## [WHAT YOU ARE ASKED TO DO]
Give the data below again exactly as written, without its pictures.

## [EXTRACTED MATERIAL]

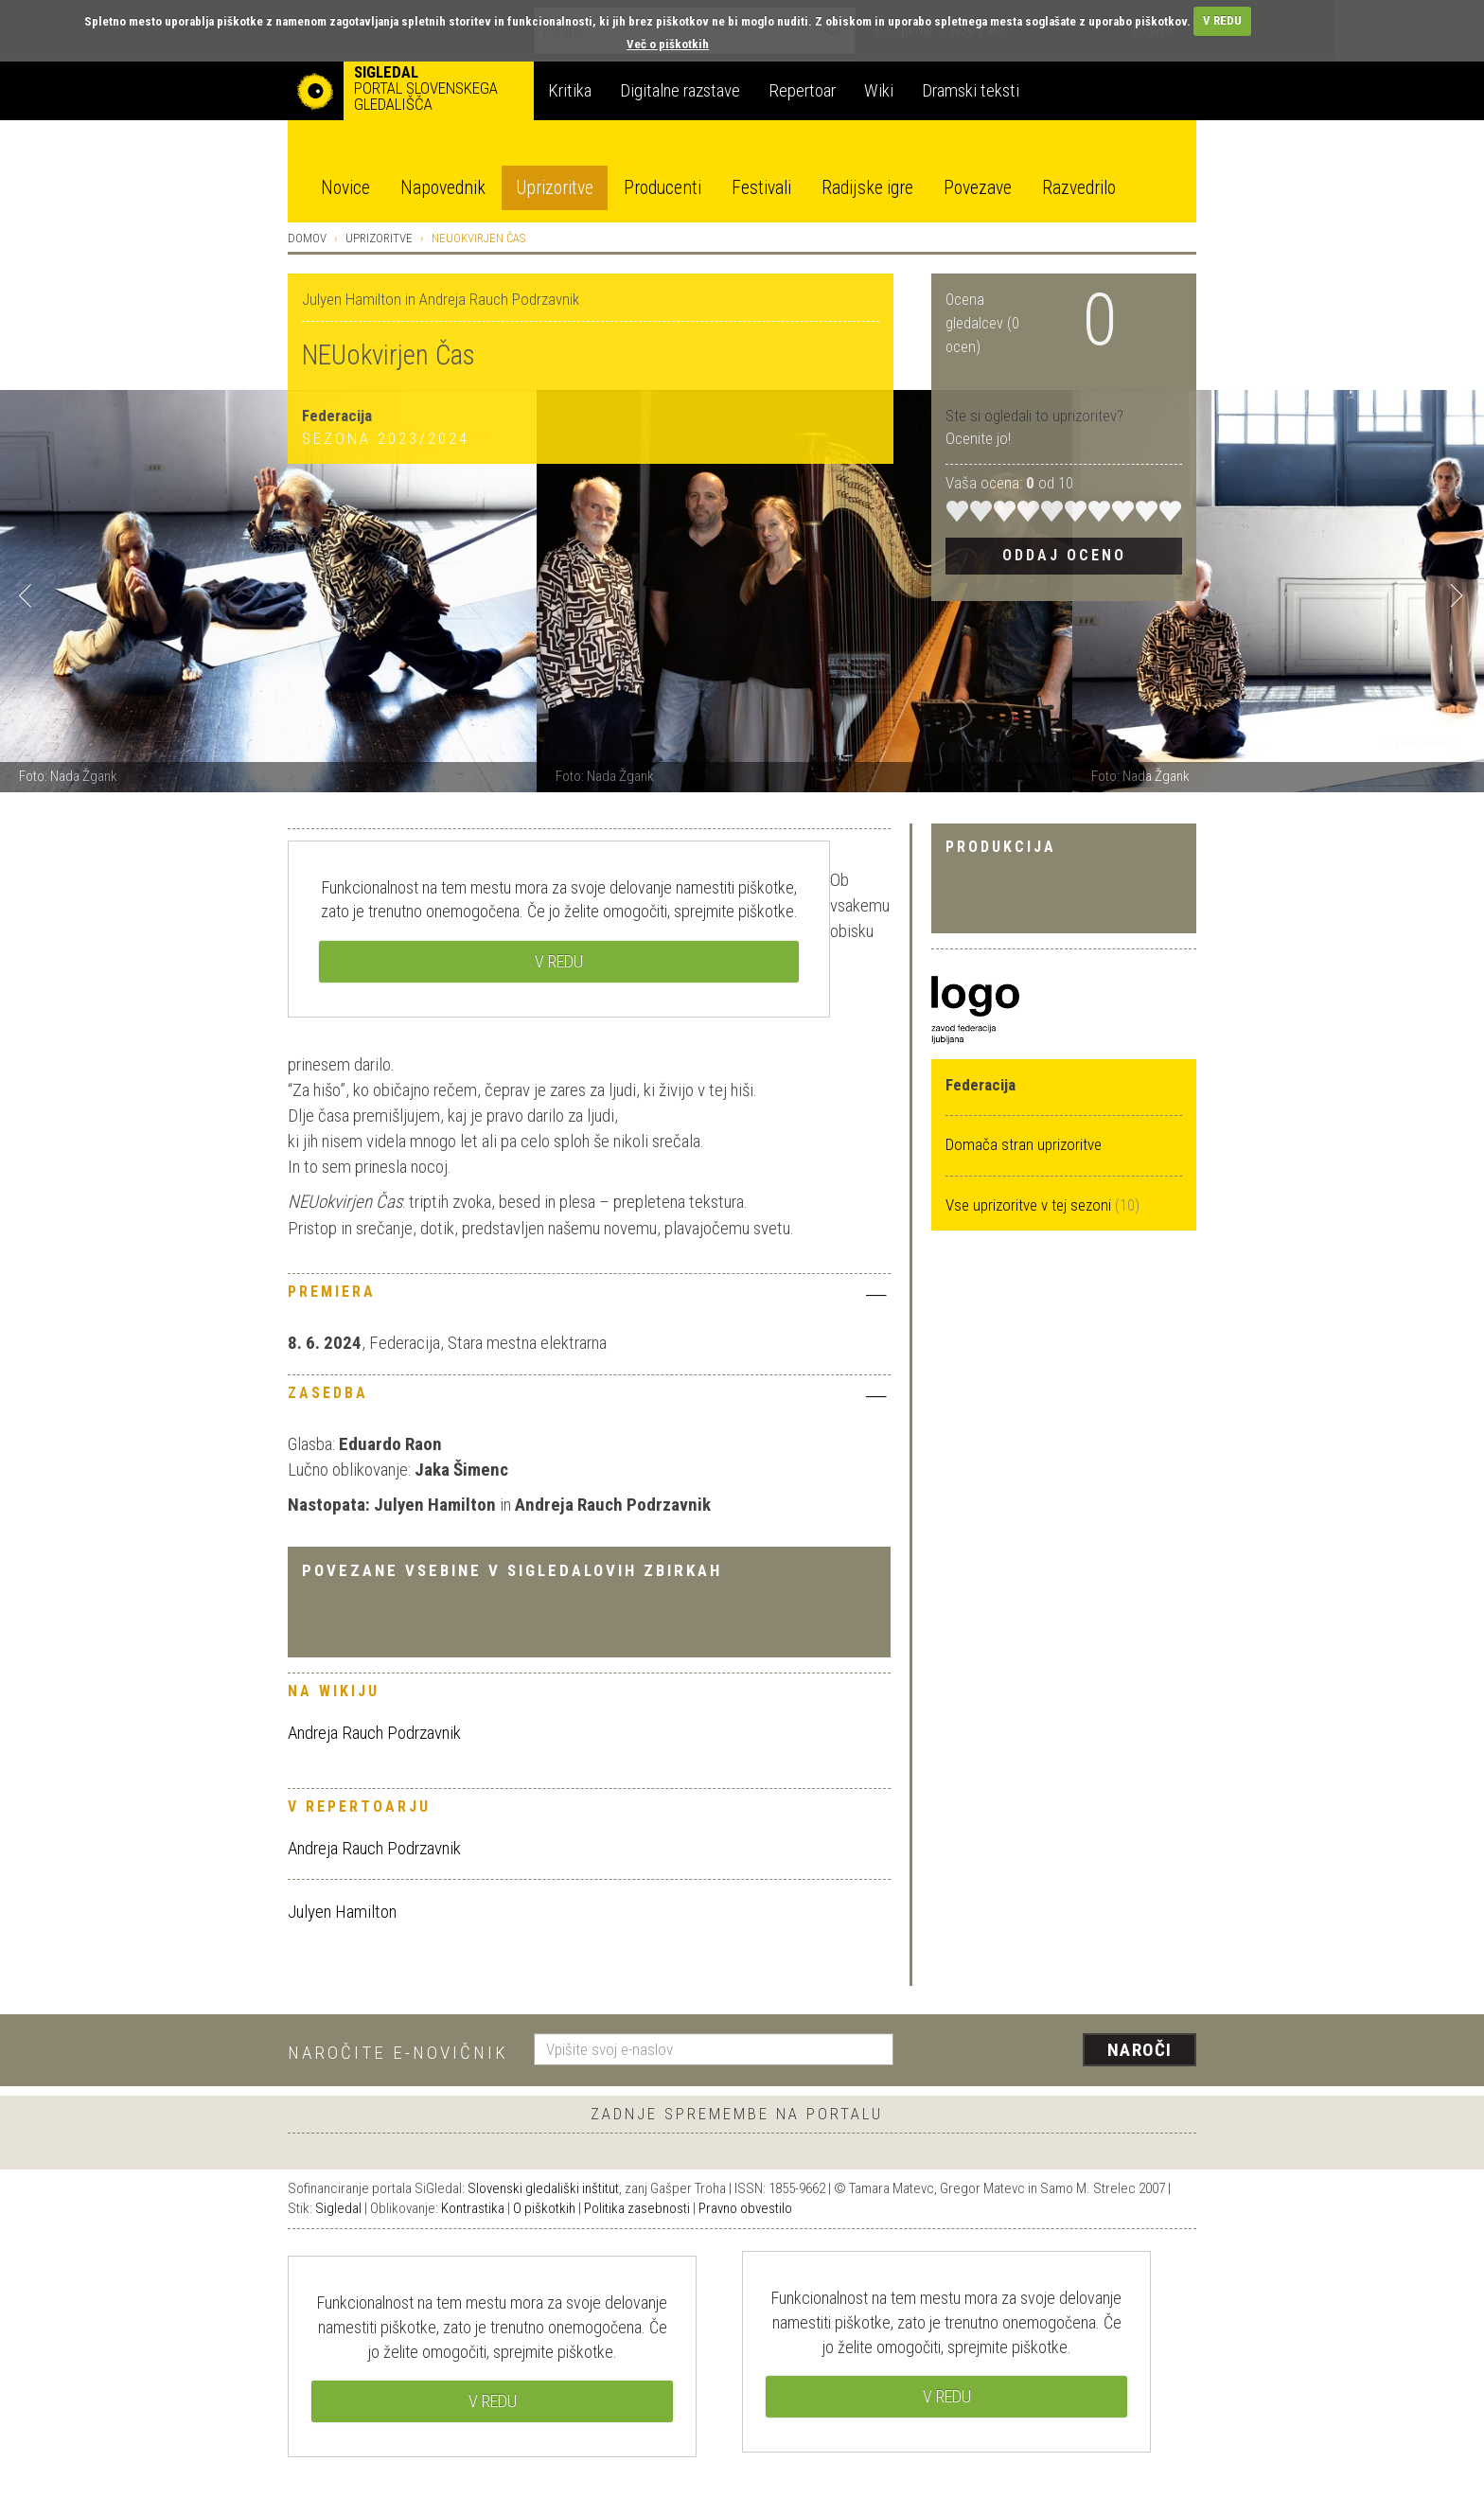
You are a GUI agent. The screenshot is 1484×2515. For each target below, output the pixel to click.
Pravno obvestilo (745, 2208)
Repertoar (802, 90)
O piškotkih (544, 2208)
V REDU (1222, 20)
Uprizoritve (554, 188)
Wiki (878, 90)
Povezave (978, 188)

## [SOLVED EXERCISE]
You are a GUI agent. The screenshot is 1484×2515. For each target below, output the pixel to click.
Pravno obvestilo (745, 2208)
Repertoar (802, 90)
O piškotkih (544, 2208)
V REDU (1222, 20)
Uprizoritve (554, 188)
Wiki (878, 90)
Povezave (978, 188)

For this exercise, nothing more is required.